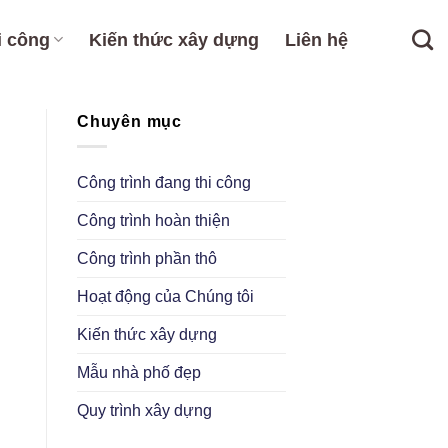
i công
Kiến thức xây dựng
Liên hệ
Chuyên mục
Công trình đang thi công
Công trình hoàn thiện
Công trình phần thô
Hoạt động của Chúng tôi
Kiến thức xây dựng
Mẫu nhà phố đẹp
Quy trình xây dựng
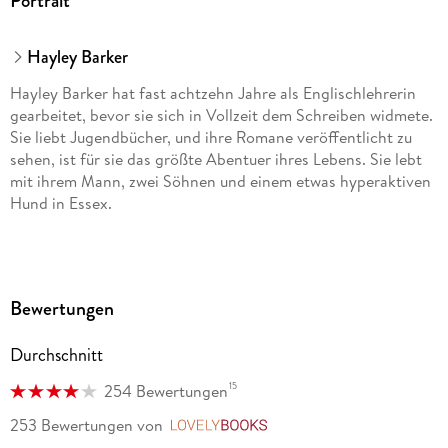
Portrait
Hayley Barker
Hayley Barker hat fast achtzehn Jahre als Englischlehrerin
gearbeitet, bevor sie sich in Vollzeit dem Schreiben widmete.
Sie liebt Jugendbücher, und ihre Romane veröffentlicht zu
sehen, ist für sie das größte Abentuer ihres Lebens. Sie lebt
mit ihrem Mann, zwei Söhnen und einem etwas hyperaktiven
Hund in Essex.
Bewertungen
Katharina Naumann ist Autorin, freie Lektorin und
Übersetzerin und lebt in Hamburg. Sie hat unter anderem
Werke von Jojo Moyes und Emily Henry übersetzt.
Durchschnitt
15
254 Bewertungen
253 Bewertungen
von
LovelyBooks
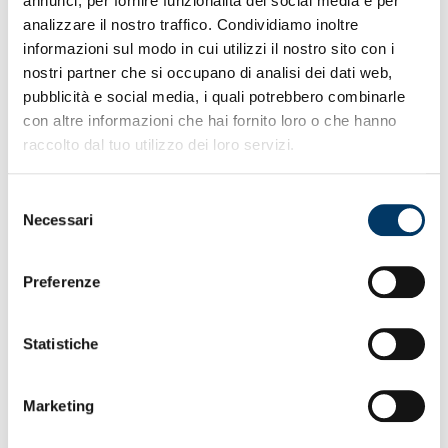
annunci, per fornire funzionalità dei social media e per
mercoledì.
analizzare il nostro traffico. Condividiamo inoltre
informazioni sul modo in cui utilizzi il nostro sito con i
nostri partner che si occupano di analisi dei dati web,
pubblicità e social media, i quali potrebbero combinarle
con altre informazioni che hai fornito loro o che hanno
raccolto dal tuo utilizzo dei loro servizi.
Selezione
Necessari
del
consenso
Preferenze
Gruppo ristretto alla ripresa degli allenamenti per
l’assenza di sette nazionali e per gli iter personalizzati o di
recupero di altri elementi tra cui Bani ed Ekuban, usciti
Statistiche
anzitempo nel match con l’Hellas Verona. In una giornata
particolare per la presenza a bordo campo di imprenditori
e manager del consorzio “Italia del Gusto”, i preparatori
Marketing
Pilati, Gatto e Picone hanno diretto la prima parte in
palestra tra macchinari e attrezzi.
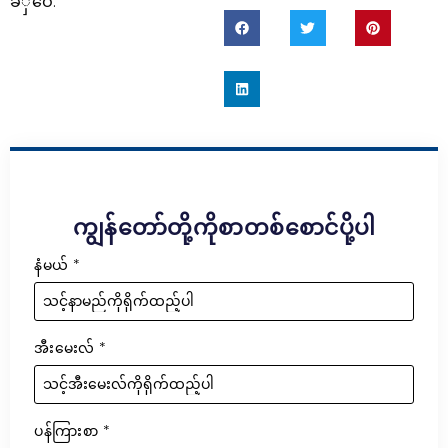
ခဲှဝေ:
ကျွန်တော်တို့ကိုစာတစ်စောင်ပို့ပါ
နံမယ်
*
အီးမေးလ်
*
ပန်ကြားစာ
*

───

* Your objective
Give back the listing word for word, minus its images.

* Final answer
i công
Kiến thức xây dựng
Liên hệ
Chuyên mục
Công trình đang thi công
Công trình hoàn thiện
Công trình phần thô
Hoạt động của Chúng tôi
Kiến thức xây dựng
Mẫu nhà phố đẹp
Quy trình xây dựng
Portrait
Hayley Barker
Hayley Barker hat fast achtzehn Jahre als Englischlehrerin
gearbeitet, bevor sie sich in Vollzeit dem Schreiben widmete.
Sie liebt Jugendbücher, und ihre Romane veröffentlicht zu
sehen, ist für sie das größte Abentuer ihres Lebens. Sie lebt
mit ihrem Mann, zwei Söhnen und einem etwas hyperaktiven
Hund in Essex.
Bewertungen
Katharina Naumann ist Autorin, freie Lektorin und
Übersetzerin und lebt in Hamburg. Sie hat unter anderem
Werke von Jojo Moyes und Emily Henry übersetzt.
Durchschnitt
15
254 Bewertungen
253 Bewertungen
von
LovelyBooks
annunci, per fornire funzionalità dei social media e per
mercoledì.
analizzare il nostro traffico. Condividiamo inoltre
informazioni sul modo in cui utilizzi il nostro sito con i
nostri partner che si occupano di analisi dei dati web,
pubblicità e social media, i quali potrebbero combinarle
con altre informazioni che hai fornito loro o che hanno
raccolto dal tuo utilizzo dei loro servizi.
Selezione
Necessari
del
consenso
Preferenze
Gruppo ristretto alla ripresa degli allenamenti per
l’assenza di sette nazionali e per gli iter personalizzati o di
recupero di altri elementi tra cui Bani ed Ekuban, usciti
Statistiche
anzitempo nel match con l’Hellas Verona. In una giornata
particolare per la presenza a bordo campo di imprenditori
e manager del consorzio “Italia del Gusto”, i preparatori
Marketing
Pilati, Gatto e Picone hanno diretto la prima parte in
palestra tra macchinari e attrezzi.
ခဲှဝေ:
ကျွန်တော်တို့ကိုစာတစ်စောင်ပို့ပါ
နံမယ်
*
အီးမေးလ်
*
ပန်ကြားစာ
*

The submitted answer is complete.